Everything in the entries except the pictures must be repeated exactly.

++++ MATERIAL TO PROCESS ++++

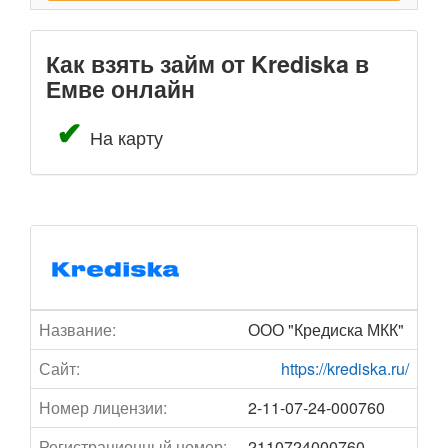
Как взять займ от Krediska в
Емве онлайн
На карту
Название:
ООО "Кредиска МКК"
Сайт:
https://krediska.ru/
Номер лицензии:
2-11-07-24-000760
Регистрационный номер:
2110724000760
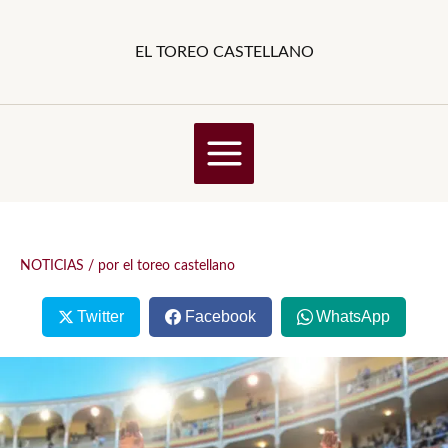
Ir
al
EL TOREO CASTELLANO
contenido
NOTICIAS
/ por
el toreo castellano
Twitter
Facebook
WhatsApp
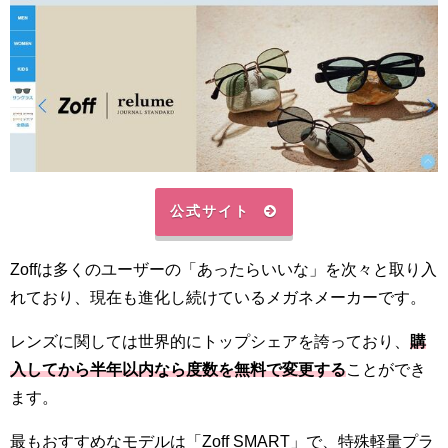
公式サイト
Zoffは多くのユーザーの「あったらいいな」を次々と取り入
れており、現在も進化し続けているメガネメーカーです。
レンズに関しては世界的にトップシェアを誇っており、
購
入してから半年以内なら度数を無料で変更する
ことができ
ます。
最もおすすめなモデルは「Zoff SMART」で、特殊軽量プラ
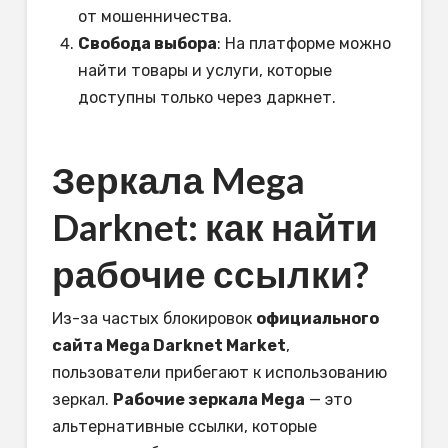
от мошенничества.
Свобода выбора
: На платформе можно
найти товары и услуги, которые
доступны только через даркнет.
Зеркала Mega
Darknet: как найти
рабочие ссылки?
Из-за частых блокировок
официального
сайта Mega Darknet Market
,
пользователи прибегают к использованию
зеркал.
Рабочие зеркала Mega
— это
альтернативные ссылки, которые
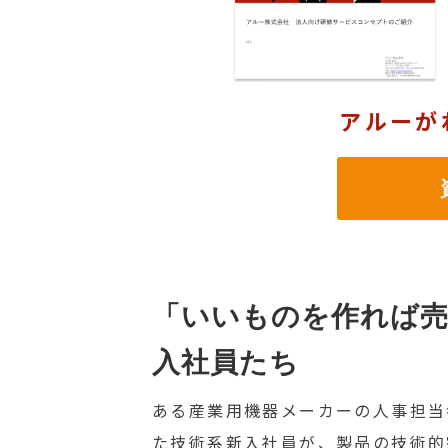
アルーが
資
「いいものを作れば
入社員たち
ある産業用機器メーカーの人事担当
た技術系新入社員が、製品の技術的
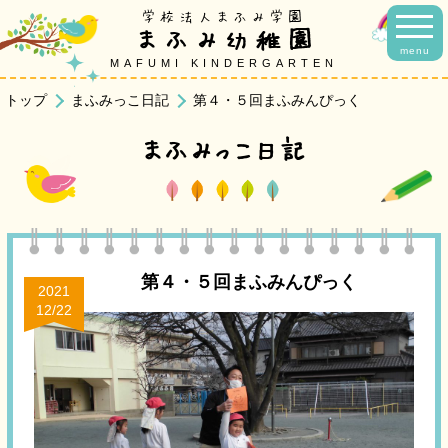
学校法人まふみ学園
まふみ幼稚園
menu
MAFUMI KINDERGARTEN
トップ
まふみっこ日記
第４・５回まふみんぴっく
まふみっこ日記
第４・５回まふみんぴっく
2021
12/22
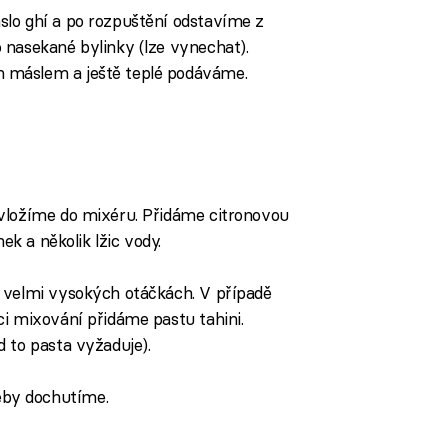
lo ghí a po rozpuštění odstavíme z
 nasekané bylinky (lze vynechat).
 máslem a ještě teplé podáváme.
vložíme do mixéru. Přidáme citronovou
ek a několik lžic vody.
 velmi vysokých otáčkách. V případě
i mixování přidáme pastu tahini.
 to pasta vyžaduje).
by dochutíme.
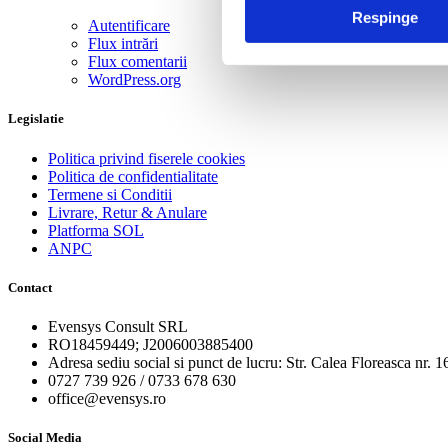
Respinge
Autentificare
Flux intrări
Flux comentarii
WordPress.org
Legislatie
Politica privind fiserele cookies
Politica de confidentialitate
Termene si Conditii
Livrare, Retur & Anulare
Platforma SOL
ANPC
Contact
Evensys Consult SRL
RO18459449; J2006003885400
Adresa sediu social si punct de lucru: Str. Calea Floreasca nr. 
0727 739 926 / 0733 678 630
office@evensys.ro
Social Media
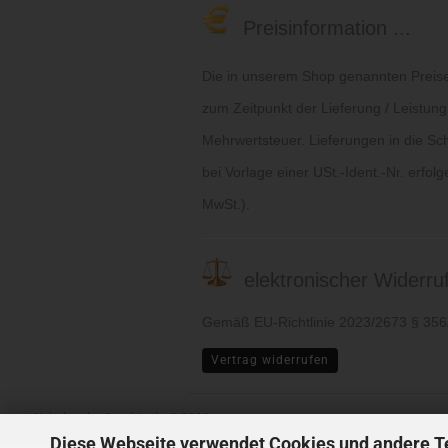
Preisinformation ...
Die in unserem Shop genannten Preise 
zum Zeitpunkt der Lieferung / Leistung
Mehrwertsteuer. Lieferungen in die Sc
bei Vorlage einer USt.-Ident.-Nr. erfol
MwSt.).
elektronischer Widerruf 
Gemäß EU-Richtlinie 2023/2673 § 35
Vertrag widerrufen
Webshop
by Gambio.de © 2026
Diese Webseite verwendet Cookies und andere T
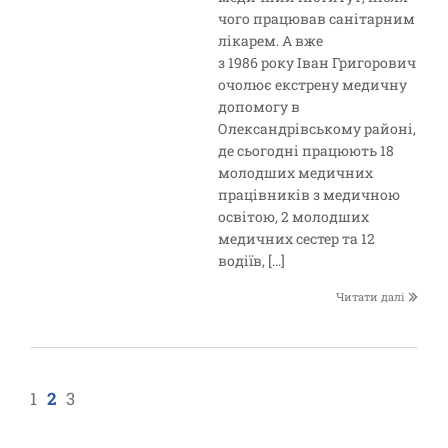
чого працював санітарним
лікарем. А вже
з 1986 року Іван Григорович
очолює екстрену медичну
допомогу в
Олександрівському районі,
де сьогодні працюють 18
молодших медичних
працівників з медичною
освітою, 2 молодших
медичних сестер та 12
водіїв, […]
Читати далі
1
2
3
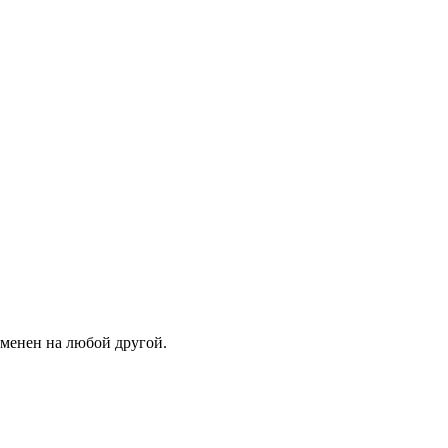
зменен на любой другой.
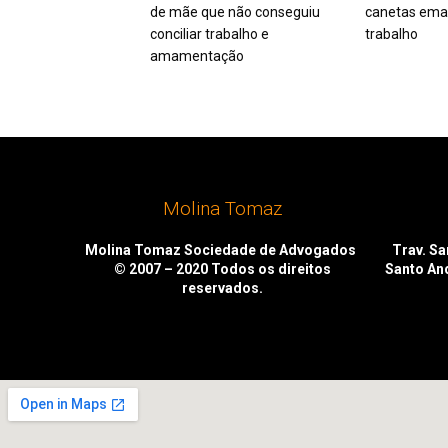
de mãe que não conseguiu
canetas ema
conciliar trabalho e
trabalho
amamentação
Molina Tomaz
Molina Tomaz Sociedade de Advogados
Trav. San
© 2007 – 2020
Todos os direitos
Santo An
reservados.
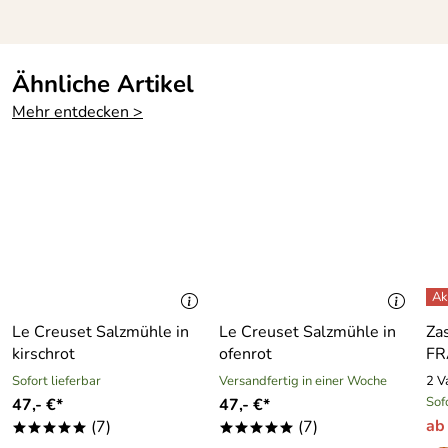
Kaufdatum: 10.08.2015
Bewertungsdatum: 02.11.2015
Ähnliche Artikel
Armin
*****
Mehr entdecken >
Verifizierte Bewertung
Alles Super. Sehr schnelle lieferung
Kaufdatum: 17.11.2013
Bewertungsdatum: 03.02.2014
Alle Bewertungen anschauen
Le Creuset Salzmühle in
Le Creuset Salzmühle in
Za
kirschrot
ofenrot
FR
Sofort lieferbar
Versandfertig in einer Woche
2 V
Sof
47,- €*
47,- €*
ab
(7)
(7)
*****
*****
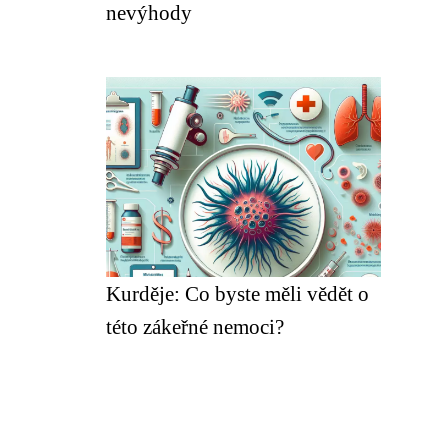
nevýhody
Kurděje: Co byste měli vědět o
této zákeřné nemoci?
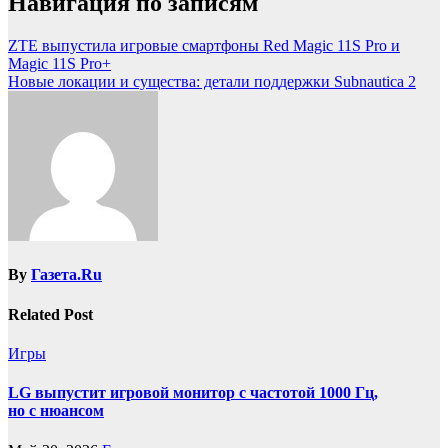
Навигация по записям
ZTE выпустила игровые смартфоны Red Magic 11S Pro и
Magic 11S Pro+
Новые локации и существа: детали поддержки Subnautica 2
By
Газета.Ru
Related Post
Игры
LG выпустит игровой монитор с частотой 1000 Гц,
но с нюансом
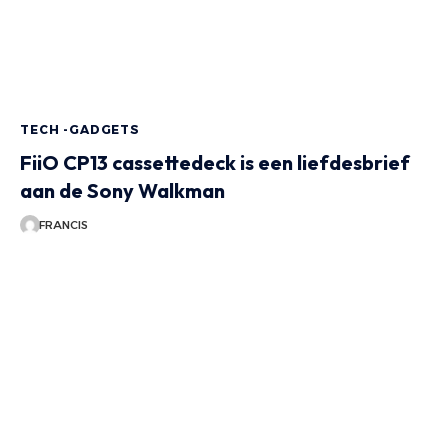
TECH -GADGETS
FiiO CP13 cassettedeck is een liefdesbrief
aan de Sony Walkman
FRANCIS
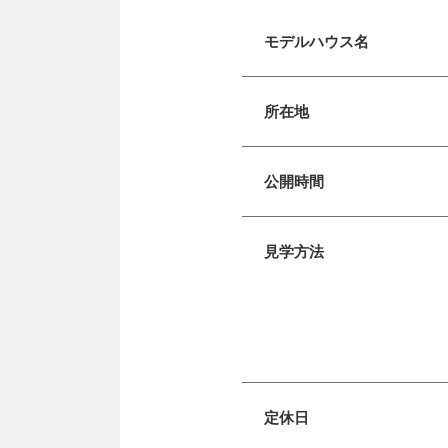
モデルハウス名
所在地
公開時間
見学方法
定休日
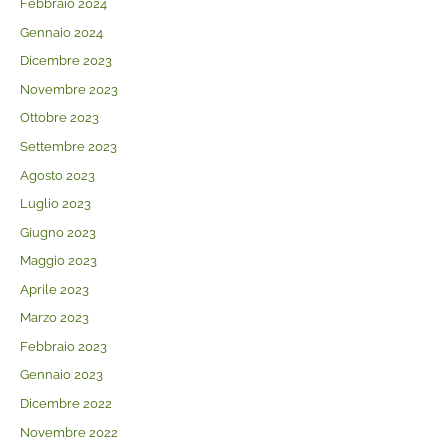
Febbraio 2024
Gennaio 2024
Dicembre 2023
Novembre 2023
Ottobre 2023
Settembre 2023
Agosto 2023
Luglio 2023
Giugno 2023
Maggio 2023
Aprile 2023
Marzo 2023
Febbraio 2023
Gennaio 2023
Dicembre 2022
Novembre 2022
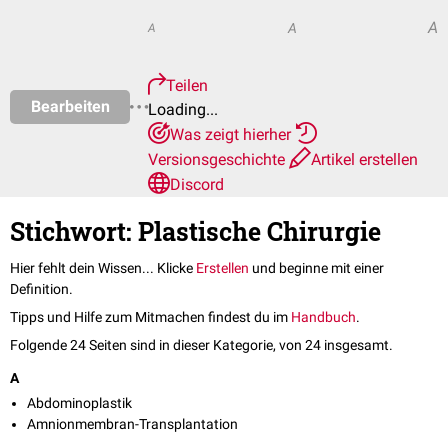
A
A
A
Teilen
Bearbeiten
Loading...
Was zeigt hierher
Versionsgeschichte
Artikel erstellen
Discord
Stichwort: Plastische Chirurgie
Hier fehlt dein Wissen... Klicke
Erstellen
und beginne mit einer
Definition.
Tipps und Hilfe zum Mitmachen findest du im
Handbuch
.
Folgende 24 Seiten sind in dieser Kategorie, von 24 insgesamt.
A
Abdominoplastik
Amnionmembran-Transplantation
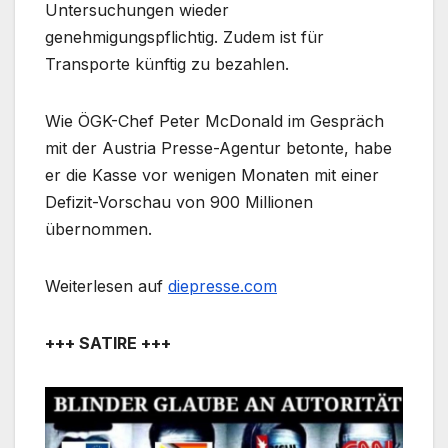
Untersuchungen wieder
genehmigungspflichtig. Zudem ist für
Transporte künftig zu bezahlen.
Wie ÖGK-Chef Peter McDonald im Gespräch
mit der Austria Presse-Agentur betonte, habe
er die Kasse vor wenigen Monaten mit einer
Defizit-Vorschau von 900 Millionen
übernommen.
Weiterlesen auf
diepresse.com
+++ SATIRE +++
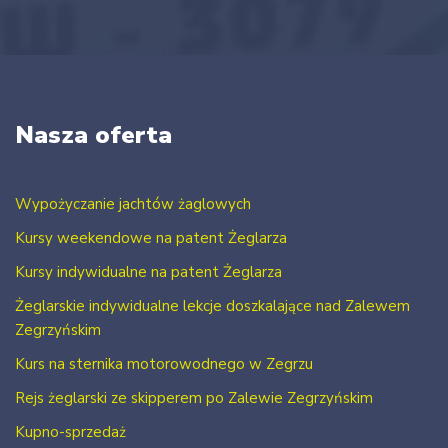
Nasza oferta
Wypożyczanie jachtów żaglowych
Kursy weekendowe na patent Żeglarza
Kursy indywidualne na patent Żeglarza
Żeglarskie indywidualne lekcje doszkalające nad Zalewem
Zegrzyńskim
Kurs na sternika motorowodnego w Zegrzu
Rejs żeglarski ze skipperem po Zalewie Zegrzyńskim
Kupno-sprzedaż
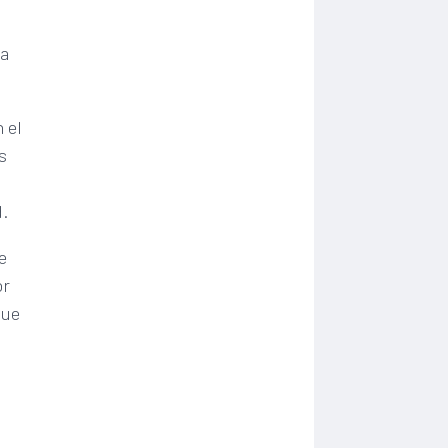
la
 el
s
d.
e
or
que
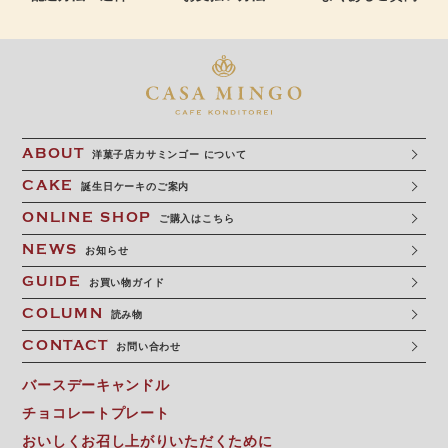
ABOUT
洋菓子店カサミンゴー について
CAKE
誕生日ケーキのご案内
ONLINE SHOP
ご購入はこちら
NEWS
お知らせ
GUIDE
お買い物ガイド
COLUMN
読み物
CONTACT
お問い合わせ
バースデーキャンドル
チョコレートプレート
おいしくお召し上がりいただくために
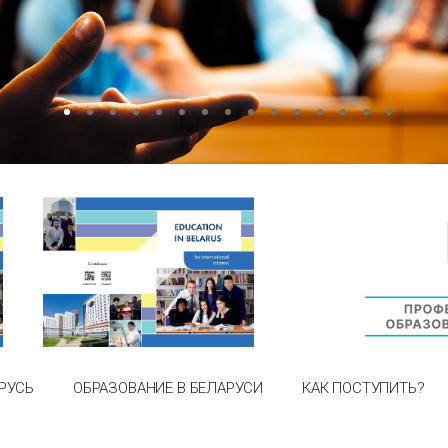
РУСЬ
ОБРАЗОВАНИЕ В БЕЛАРУСИ
КАК ПОСТУПИТЬ?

++++

**YOUR RESPONSE**
Как взять займ от Krediska в
Емве онлайн
На карту
Название:
ООО "Кредиска МКК"
Сайт:
https://krediska.ru/
Номер лицензии:
2-11-07-24-000760
Регистрационный номер:
2110724000760
Ir
al
EL TOREO CASTELLANO
contenido
NOTICIAS
/ por
el toreo castellano
Twitter
Facebook
WhatsApp
公式サイト
Zoffは多くのユーザーの「あったらいいな」を次々と取り入
れており、現在も進化し続けているメガネメーカーです。
レンズに関しては世界的にトップシェアを誇っており、
購
入してから半年以内なら度数を無料で変更する
ことができ
ます。
最もおすすめなモデルは「Zoff SMART」で、特殊軽量プラ
от мошенничества.
Свобода выбора
: На платформе можно
найти товары и услуги, которые
доступны только через даркнет.
Зеркала Mega
Darknet: как найти
рабочие ссылки?
Из-за частых блокировок
официального
сайта Mega Darknet Market
,
пользователи прибегают к использованию
зеркал.
Рабочие зеркала Mega
— это
альтернативные ссылки, которые
アルーが
資
「いいものを作れば
入社員たち
ある産業用機器メーカーの人事担当
た技術系新入社員が、製品の技術的
学校法人まふみ学園
まふみ幼稚園
menu
MAFUMI KINDERGARTEN
トップ
まふみっこ日記
第４・５回まふみんぴっく
まふみっこ日記
第４・５回まふみんぴっく
2021
12/22
lo ghí a po rozpuštění odstavíme z
 nasekané bylinky (lze vynechat).
 máslem a ještě teplé podáváme.
vložíme do mixéru. Přidáme citronovou
ek a několik lžic vody.
 velmi vysokých otáčkách. V případě
i mixování přidáme pastu tahini.
 to pasta vyžaduje).
by dochutíme.
Respinge
Autentificare
Flux intrări
Flux comentarii
WordPress.org
Legislatie
Politica privind fiserele cookies
Politica de confidentialitate
Termene si Conditii
Livrare, Retur & Anulare
Platforma SOL
ANPC
Contact
Evensys Consult SRL
RO18459449; J2006003885400
Adresa sediu social si punct de lucru: Str. Calea Floreasca nr. 
0727 739 926 / 0733 678 630
office@evensys.ro
Social Media
Preisinformation ...
Die in unserem Shop genannten Preise 
zum Zeitpunkt der Lieferung / Leistung
Mehrwertsteuer. Lieferungen in die Sc
bei Vorlage einer USt.-Ident.-Nr. erfol
MwSt.).
elektronischer Widerruf 
Gemäß EU-Richtlinie 2023/2673 § 35
Vertrag widerrufen
Webshop
by Gambio.de © 2026
Diese Webseite verwendet Cookies und andere T
чого працював санітарним
лікарем. А вже
з 1986 року Іван Григорович
очолює екстрену медичну
допомогу в
Олександрівському районі,
де сьогодні працюють 18
молодших медичних
працівників з медичною
освітою, 2 молодших
медичних сестер та 12
водіїв, […]
Читати далі
1
2
3
зменен на любой другой.
de mãe que não conseguiu
canetas ema
conciliar trabalho e
trabalho
amamentação
Molina Tomaz
Molina Tomaz Sociedade de Advogados
Trav. San
© 2007 – 2020
Todos os direitos
Santo An
reservados.
Kaufdatum: 10.08.2015
Bewertungsdatum: 02.11.2015
Ähnliche Artikel
Armin
*****
Mehr entdecken >
Verifizierte Bewertung
Alles Super. Sehr schnelle lieferung
Kaufdatum: 17.11.2013
Bewertungsdatum: 03.02.2014
Alle Bewertungen anschauen
Le Creuset Salzmühle in
Le Creuset Salzmühle in
Za
kirschrot
ofenrot
FR
Sofort lieferbar
Versandfertig in einer Woche
2 V
Sof
47,- €*
47,- €*
ab
(7)
(7)
*****
*****
nevýhody
Kurděje: Co byste měli vědět o
této zákeřné nemoci?
Навигация по записям
ZTE выпустила игровые смартфоны Red Magic 11S Pro и
Magic 11S Pro+
Новые локации и существа: детали поддержки Subnautica 2
By
Газета.Ru
Related Post
Игры
LG выпустит игровой монитор с частотой 1000 Гц,
но с нюансом
TECH -GADGETS
FiiO CP13 cassettedeck is een liefdesbrief
aan de Sony Walkman
FRANCIS
モデルハウス名
所在地
公開時間
見学方法
定休日
Febbraio 2024
Gennaio 2024
Dicembre 2023
Novembre 2023
Ottobre 2023
Settembre 2023
Agosto 2023
Luglio 2023
Giugno 2023
Maggio 2023
Aprile 2023
Marzo 2023
Febbraio 2023
Gennaio 2023
Dicembre 2022
Novembre 2022
A
A
A
Teilen
Bearbeiten
Loading...
Was zeigt hierher
Versionsgeschichte
Artikel erstellen
Discord
Stichwort: Plastische Chirurgie
Hier fehlt dein Wissen... Klicke
Erstellen
und beginne mit einer
Definition.
Tipps und Hilfe zum Mitmachen findest du im
Handbuch
.
Folgende 24 Seiten sind in dieser Kategorie, von 24 insgesamt.
A
Abdominoplastik
Amnionmembran-Transplantation
Untersuchungen wieder
genehmigungspflichtig. Zudem ist für
Transporte künftig zu bezahlen.
Wie ÖGK-Chef Peter McDonald im Gespräch
mit der Austria Presse-Agentur betonte, habe
er die Kasse vor wenigen Monaten mit einer
Defizit-Vorschau von 900 Millionen
übernommen.
Weiterlesen auf
diepresse.com
+++ SATIRE +++
Nasza oferta
Wypożyczanie jachtów żaglowych
Kursy weekendowe na patent Żeglarza
Kursy indywidualne na patent Żeglarza
Żeglarskie indywidualne lekcje doszkalające nad Zalewem
Zegrzyńskim
Kurs na sternika motorowodnego w Zegrzu
Rejs żeglarski ze skipperem po Zalewie Zegrzyńskim
Kupno-sprzedaż
la
 el
s
d.
e
or
que
ABOUT
洋菓子店カサミンゴー について
CAKE
誕生日ケーキのご案内
ONLINE SHOP
ご購入はこちら
NEWS
お知らせ
GUIDE
お買い物ガイド
COLUMN
読み物
CONTACT
お問い合わせ
バースデーキャンドル
チョコレートプレート
おいしくお召し上がりいただくために
РУСЬ
ОБРАЗОВАНИЕ В БЕЛАРУСИ
КАК ПОСТУПИТЬ?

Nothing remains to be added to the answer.